# SVRG and SAGA Algorithms

Our goal is to minimize a convex function $f : \mathbb{R}^p \to \mathbb{R}$ of the form
$$ f: \theta \to \sum_{i=1}^n f_i(\theta) $$
where $f_1, \ldots, f_n : \mathbb{R}^p \to \mathbb{R}$ are smooth convex functions. In Machine Learning, such functions appear all the time with $f_i(\theta)$ being the loss of the $i$-th datum for parameter $\theta$.

In the previous Jupyter notebook, we used Stochastic Gradient Descent to efficiently solve this minimization program. The problem we faced was the high variance of the gradients: although $\nabla f_i(\theta)$ is an unbiased estimator of $\nabla f(\theta)$ when datum $i$ is chosen uniformly at random, its variance can be quite high. This motivated several work to find (un)biased estimators of the gradient with reduced variance. In this class, we will focus on two such algorithms: SVRG and SAGA.

In [None]:
import numpy as np
import matplotlib.pyplot as plt

## 1. SVRG: Stochastic Variance Reduced Gradient

### The Intuition behind SVRG

The idea is to reuse the basic SGD iteration, but with a modified version of the gradient. At each iteration $k$, we will pick a datum $i$ at random, compute the gradient for datum $i$ ($\nabla f_i(\theta_k)$), and modify this gradient by a zero-mean vector $- \nabla f_i(\hat\theta) + \nabla f(\hat\theta)$ where $\hat\theta$ is a previously computed point.

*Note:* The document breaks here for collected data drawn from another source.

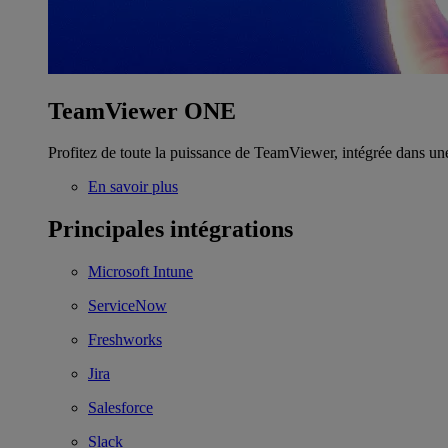
TeamViewer ONE
Profitez de toute la puissance de TeamViewer, intégrée dans un
En savoir plus
Principales intégrations
Microsoft Intune
ServiceNow
Freshworks
Jira
Salesforce
Slack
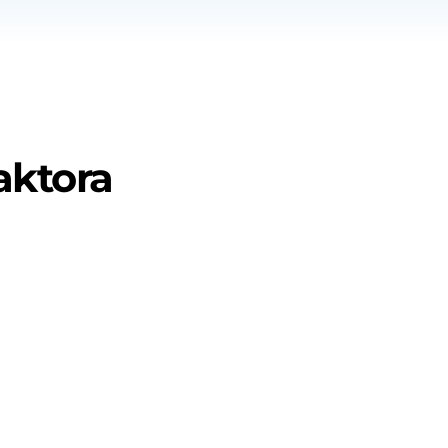
aktora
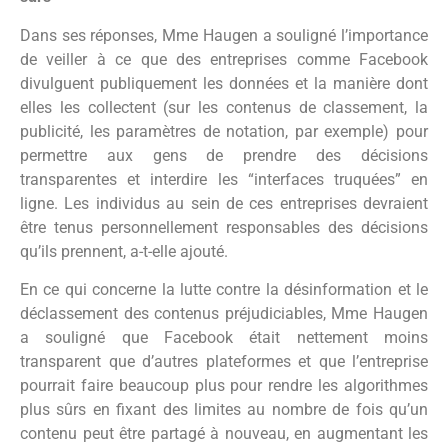
Dans ses réponses, Mme Haugen a souligné l’importance
de veiller à ce que des entreprises comme Facebook
divulguent publiquement les données et la manière dont
elles les collectent (sur les contenus de classement, la
publicité, les paramètres de notation, par exemple) pour
permettre aux gens de prendre des décisions
transparentes et interdire les “interfaces truquées” en
ligne. Les individus au sein de ces entreprises devraient
être tenus personnellement responsables des décisions
qu’ils prennent, a-t-elle ajouté.
En ce qui concerne la lutte contre la désinformation et le
déclassement des contenus préjudiciables, Mme Haugen
a souligné que Facebook était nettement moins
transparent que d’autres plateformes et que l’entreprise
pourrait faire beaucoup plus pour rendre les algorithmes
plus sûrs en fixant des limites au nombre de fois qu’un
contenu peut être partagé à nouveau, en augmentant les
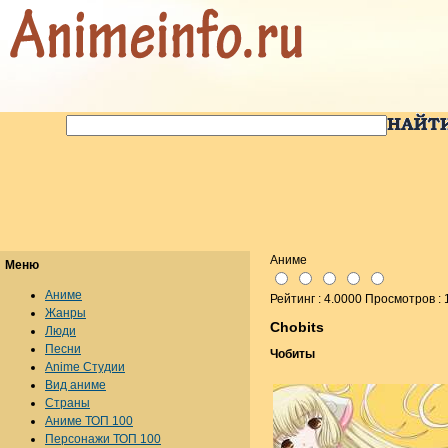
Аниме
Меню
Аниме
Рейтинг : 4.0000 Просмотров :
Жанры
Chobits
Люди
Песни
Чобиты
Anime Студии
Вид аниме
Страны
Аниме ТОП 100
Персонажи ТОП 100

In other words, SVRG "remembers" a full gradient from the past $\nabla f(\hat\theta)$ and uses this information to reduce the variance of $\nabla f_i(\theta_k)$.

The iterations write:
* Initialize $\hat\theta$ at random
* Do until convergence:
    * Compute full gradient at $\hat\theta$: $\nabla f(\hat\theta)$
    * Put $\theta_0 = \hat\theta$
    * For $k$ between $1$ and $K$:
        * Choose $i \in [1 ; n]$ uniformly at random
        * $\theta_{k+1} = \theta_k - \gamma \left[ \nabla f_i(\theta_k) - \nabla f_i(\hat\theta) + \nabla f(\hat\theta) \right]$
    * Put $\hat\theta = \frac{1}{K} \theta_k$
    
__Choice of step-size $\gamma$:__ Can be taken constant and quite large.

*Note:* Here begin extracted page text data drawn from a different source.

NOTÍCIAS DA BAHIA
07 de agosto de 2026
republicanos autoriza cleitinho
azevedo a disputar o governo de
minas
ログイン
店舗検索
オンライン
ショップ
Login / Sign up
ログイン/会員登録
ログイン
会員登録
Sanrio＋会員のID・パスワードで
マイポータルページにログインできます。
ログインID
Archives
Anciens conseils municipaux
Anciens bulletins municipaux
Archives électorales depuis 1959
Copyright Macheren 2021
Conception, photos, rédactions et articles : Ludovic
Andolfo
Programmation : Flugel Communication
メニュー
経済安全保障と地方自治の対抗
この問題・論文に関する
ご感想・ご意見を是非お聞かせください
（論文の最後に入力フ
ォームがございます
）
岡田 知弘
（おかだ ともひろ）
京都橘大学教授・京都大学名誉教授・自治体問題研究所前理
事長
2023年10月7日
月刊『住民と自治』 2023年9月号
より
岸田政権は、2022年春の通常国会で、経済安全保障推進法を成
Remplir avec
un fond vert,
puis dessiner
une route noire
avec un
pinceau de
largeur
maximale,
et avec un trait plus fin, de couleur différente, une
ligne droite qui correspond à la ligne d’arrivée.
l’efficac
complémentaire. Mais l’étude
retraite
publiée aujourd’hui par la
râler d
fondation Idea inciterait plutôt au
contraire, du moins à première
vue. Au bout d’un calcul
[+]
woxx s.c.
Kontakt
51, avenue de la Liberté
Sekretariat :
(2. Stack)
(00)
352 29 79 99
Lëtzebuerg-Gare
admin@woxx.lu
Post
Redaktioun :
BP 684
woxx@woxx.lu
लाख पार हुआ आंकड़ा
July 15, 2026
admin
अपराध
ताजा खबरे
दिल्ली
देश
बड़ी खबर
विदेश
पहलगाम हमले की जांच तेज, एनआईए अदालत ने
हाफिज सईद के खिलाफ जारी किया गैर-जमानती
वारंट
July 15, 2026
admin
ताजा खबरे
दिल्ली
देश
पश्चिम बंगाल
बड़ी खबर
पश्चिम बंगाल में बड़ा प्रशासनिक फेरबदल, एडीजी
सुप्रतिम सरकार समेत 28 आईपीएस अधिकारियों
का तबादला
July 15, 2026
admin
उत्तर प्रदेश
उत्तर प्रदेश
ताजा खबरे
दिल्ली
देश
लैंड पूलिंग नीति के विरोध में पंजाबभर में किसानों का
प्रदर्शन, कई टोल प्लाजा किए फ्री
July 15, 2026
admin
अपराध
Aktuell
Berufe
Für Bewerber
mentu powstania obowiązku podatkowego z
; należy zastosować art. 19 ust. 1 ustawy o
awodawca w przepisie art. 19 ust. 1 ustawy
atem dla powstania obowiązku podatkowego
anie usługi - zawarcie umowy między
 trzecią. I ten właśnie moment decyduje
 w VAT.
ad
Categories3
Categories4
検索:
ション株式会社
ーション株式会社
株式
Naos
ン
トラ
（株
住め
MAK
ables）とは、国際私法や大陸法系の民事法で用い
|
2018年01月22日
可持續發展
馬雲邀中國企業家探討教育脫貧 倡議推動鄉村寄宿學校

### A first example: least squares

Let $X \in \mathbb{R}^{n \times p}$ and $y \in \mathbb{R}^n$. We wish to minimize the function
$$f(\theta) = \frac{1}{2}\|y - X\theta\|^2.$$

Here, we suppose that the observations $y$ were obtained by linear combination of data $X$, plus some noise $\sigma \xi$:
$$ y = X w + \sigma \xi $$
with $\sigma > 0$ noise level and $\xi \sim \mathcal{N}(0,I)$.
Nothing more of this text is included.